Any advice in the right direction would be greatly associated.

Thanks,

Coxfamoz


----------



## jojo (Sep 20, 2007)

She needs to consult a experienced international lawyer! But I guess it very much depends on who wins custody of the children, but if they're British and their dad is SA ??

But its too complicated to get clear cut advise from a forum or without knowing all the "ins and outs"

Jo xxx


----------



## mman (Nov 15, 2009)

I had a friend who was in a very similar position, nether steped down and it ended up in a massive court case.


----------



## Daxk (Jan 20, 2008)

In short, unless the parent who does not have custody gives consent, the children cannot leave the Country.


----------



## CarCar (Aug 9, 2008)

coxfamoz said:


> Hi there,
> 
> Not sure this is the place to ask this question, if not, can you point me in right direction (I realise proper legal advice should be sought and this will be done shortly).
> 
> ...


I would contact a British/SA lawyer like Breytenbachs for a telephone consult - have all the details ready and have your/her questions ready. It will cost about pounds 70 but will help her make a more 'educated' decision (worked well for me).

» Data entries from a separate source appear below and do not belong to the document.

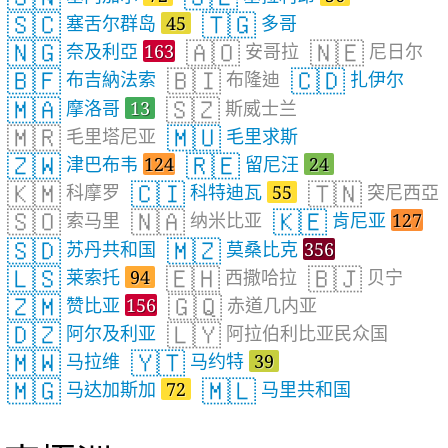
🇸🇨
🇹🇬
塞舌尔群岛
45
多哥
🇳🇬
🇦🇴
🇳🇪
奈及利亞
163
安哥拉
尼日尔
🇧🇫
🇧🇮
🇨🇩
布吉納法索
布隆迪
扎伊尔
🇲🇦
🇸🇿
摩洛哥
13
斯威士兰
🇲🇷
🇲🇺
毛里塔尼亚
毛里求斯
🇿🇼
🇷🇪
津巴布韦
124
留尼汪
24
🇰🇲
🇨🇮
🇹🇳
科摩罗
科特迪瓦
55
突尼西亞
🇸🇴
🇳🇦
🇰🇪
索马里
纳米比亚
肯尼亚
127
🇸🇩
🇲🇿
苏丹共和国
莫桑比克
356
🇱🇸
🇪🇭
🇧🇯
莱索托
94
西撒哈拉
贝宁
🇿🇲
🇬🇶
赞比亚
156
赤道几内亚
🇩🇿
🇱🇾
阿尔及利亚
阿拉伯利比亚民众国
🇲🇼
🇾🇹
马拉维
马约特
39
🇲🇬
🇲🇱
马达加斯加
72
马里共和国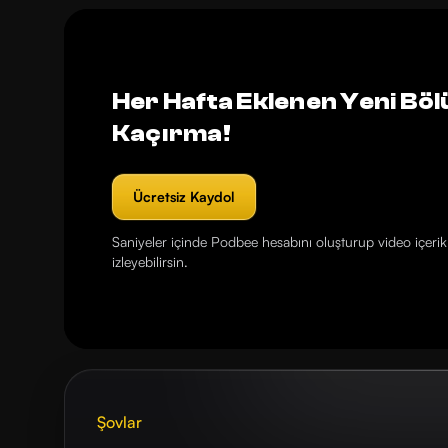
Her Hafta Eklenen Yeni Böl
Kaçırma!
Ücretsiz Kaydol
Saniyeler içinde Podbee hesabını oluşturup video içerikl
izleyebilirsin.
Şovlar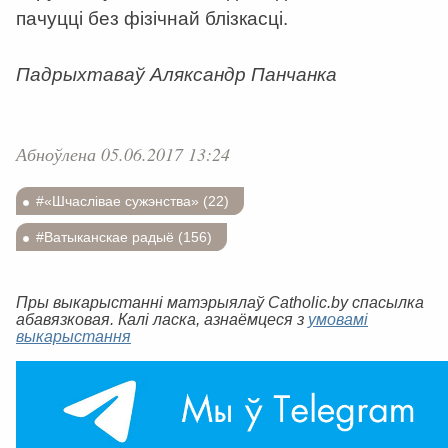
пачуцці без фізічнай блізкасці.
Падрыхтаваў Аляксандр Панчанка
Абноўлена 05.06.2017 13:24
#«Шчаслівае сужэнства» (22)
#Ватыканскае радыё (156)
Пры выкарыстанні матэрыялаў Catholic.by спасылка
абавязковая. Калі ласка, азнаёмцеся з
умовамі
выкарыстання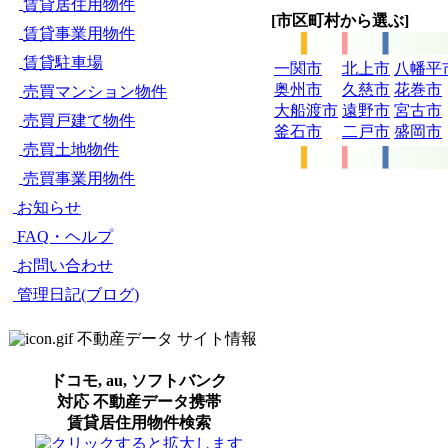
賃貸居住用物件
[市区町村から選ぶ]
賃貸事業用物件
賃貸駐車場
一関市
北上市
八幡平
奥州市
久慈市
花巻市
売買マンション物件
大船渡市
遠野市
宮古市
売買戸建て物件
釜石市
二戸市
盛岡市
売買土地物件
売買事業用物件
お知らせ
FAQ・ヘルプ
お問い合わせ
管理日記(ブログ)
不動産データ サイト情報
ドコモ, au, ソフトバンク
対応 不動産データ携帯
賃貸居住用物件検索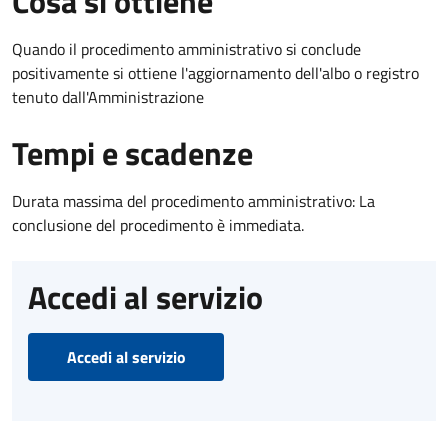
Cosa si ottiene
Quando il procedimento amministrativo si conclude
positivamente si ottiene l'aggiornamento dell'albo o registro
tenuto dall'Amministrazione
Tempi e scadenze
Durata massima del procedimento amministrativo: La
conclusione del procedimento è immediata.
Accedi al servizio
Accedi al servizio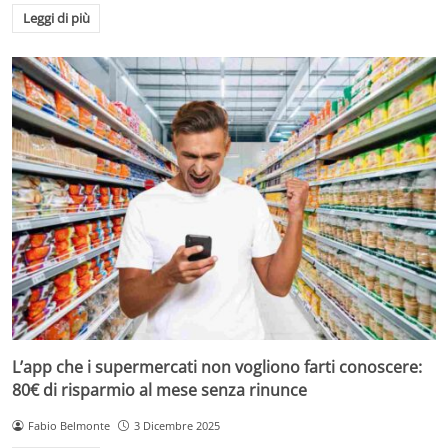
Leggi di più
L’app che i supermercati non vogliono farti conoscere:
80€ di risparmio al mese senza rinunce
Fabio Belmonte
3 Dicembre 2025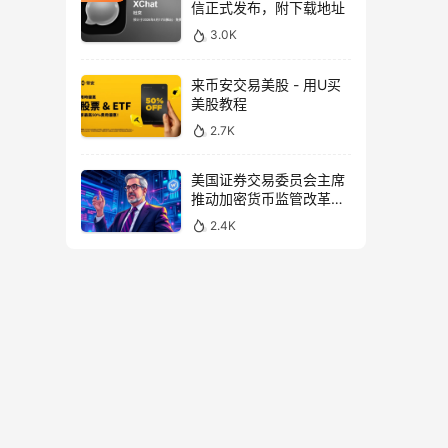
信正式发布，附下载地址
3.0K
来币安交易美股 - 用U买
美股教程
2.7K
美国证券交易委员会主席
推动加密货币监管改革，
力求未来验证
2.4K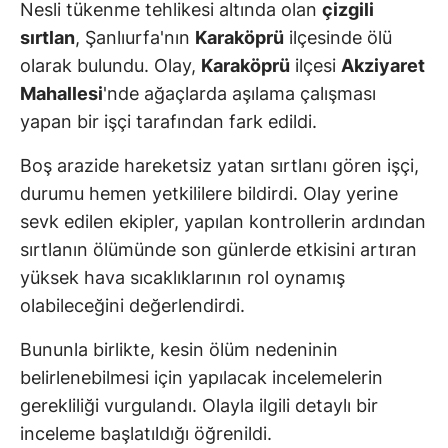
Nesli tükenme tehlikesi altında olan
çizgili
sırtlan
, Şanlıurfa'nın
Karaköprü
ilçesinde ölü
olarak bulundu. Olay,
Karaköprü
ilçesi
Akziyaret
Mahallesi
'nde ağaçlarda aşılama çalışması
yapan bir işçi tarafından fark edildi.
Boş arazide hareketsiz yatan sırtlanı gören işçi,
durumu hemen yetkililere bildirdi. Olay yerine
sevk edilen ekipler, yapılan kontrollerin ardından
sırtlanın ölümünde son günlerde etkisini artıran
yüksek hava sıcaklıklarının rol oynamış
olabileceğini değerlendirdi.
Bununla birlikte, kesin ölüm nedeninin
belirlenebilmesi için yapılacak incelemelerin
gerekliliği vurgulandı. Olayla ilgili detaylı bir
inceleme başlatıldığı öğrenildi.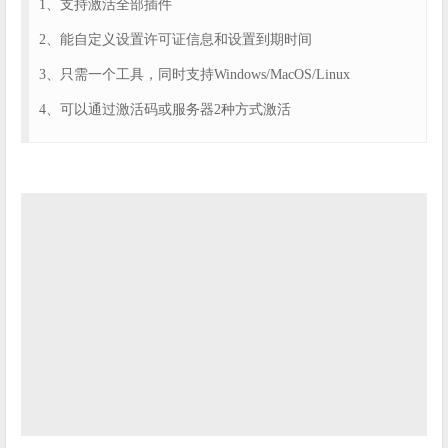
1、支持激活全部插件
2、能自定义设置许可证信息和设置到期时间
3、只需一个工具，同时支持Windows/MacOS/Linux
4、可以通过激活码或服务器2种方式激活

If they were married in SA then the divorce will take place in the South African High court. If the children are dual citizens then they will be treated as SA citizens and can not leave the country without the SA parent's permission. Been through that process myself as my kids are dual. 

However, as I understand it we are talking about British minor children here - not South African. It's a different ball game altogether. 

Find out what treaty arrangements the UK has with SA with regard to the matter.

I think you will find that dad's position is not as strong as he might think it is.

More importantly - once she has the information she needs - consider the value that a real dad ads to a kid's life. It's always much better if mum and dad can agree and get along - be it in SA or UK (or Norway). My kids have lovely holidays in SA now and their dad has a great deal of fun visiting us - all because we came to an agreement.


----------